THE number of ‘oversized’ classes for infants in county hall-led schools has risen by more than 20 times in just four years.
In January 2010, just 62 four to seven-years-olds were being taught in two forms with more than the recommended 20 maximum.
New official figures show that by January 2013, the number had rocketed to 1,538, approaching 50 classes, in contrast to Blackburn with Darwen where the number of infants in oversize classes remained zero.

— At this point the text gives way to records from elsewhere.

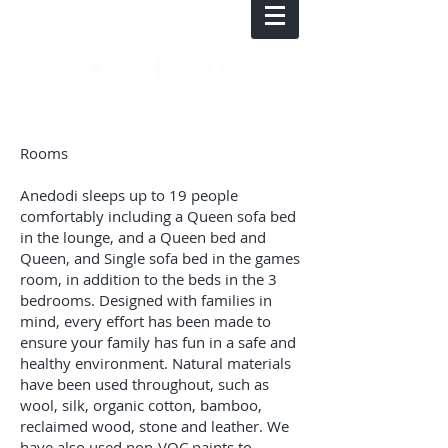
Rooms
Anedodi sleeps up to 19 people
comfortably including a Queen sofa bed
in the lounge, and a Queen bed and
Queen, and Single sofa bed in the games
room, in addition to the beds in the 3
bedrooms. Designed with families in
mind, every effort has been made to
ensure your family has fun in a safe and
healthy environment. Natural materials
have been used throughout, such as
wool, silk, organic cotton, bamboo,
reclaimed wood, stone and leather. We
have also used non-VOC paints to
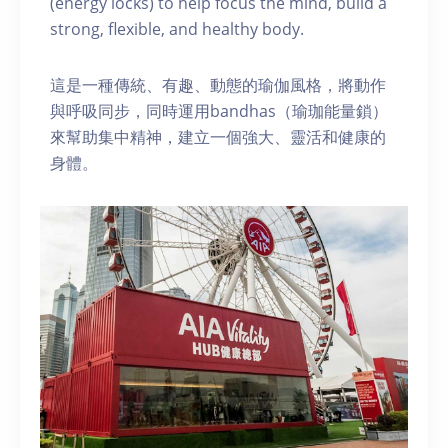
(energy locks) to help focus the mind, build a
strong, flexible, and healthy body.
這是一種傳統、有趣、動態的瑜伽風格，將動作
與呼吸同步，同時運用bandhas（瑜珈能量鎖）
來幫助集中精神，建立一個強大、靈活和健康的
身體。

The 2,381 per cent increase has raised concerns about the quality of education in Burnley, Hyndburn, Ribble Valley, Pendle, Rossendale and Chorley.
The county council said Lancashire had been one of the pioneers of cutting class sizes for four to seven-year-olds to 30 or fewer and while the number had increased from two to more than 40, each one had only one or two extra pupils.
Across England, the number of infants in classes of 30 plus has tripled since 2010, making Lancashire one of the hardest-hit areas.
In Blackburn and Darwen there has been no increase, and there are no classes with more than 30 children.
Parent Sam Townend, from Rawtenstall, said: “It’s worrying. My son had issues with reading when he started school, and it wasn’t something that was picked up on because the class was too big.”
UCLan academic Barbara Draper said: “There is a direct link between the number of children in a class and successful attainment, not to mention the positive impacts on behaviour.”
The figures were revealed by Will Straw, Labour’s prospective parliamentary candidate for Rossendale and Darwen.
County schools boss Matthew Tomlinson said: “Classes of 30 infants are only expanded by one or occasionally two places – the figures do not represent a wholesale return to large classes.”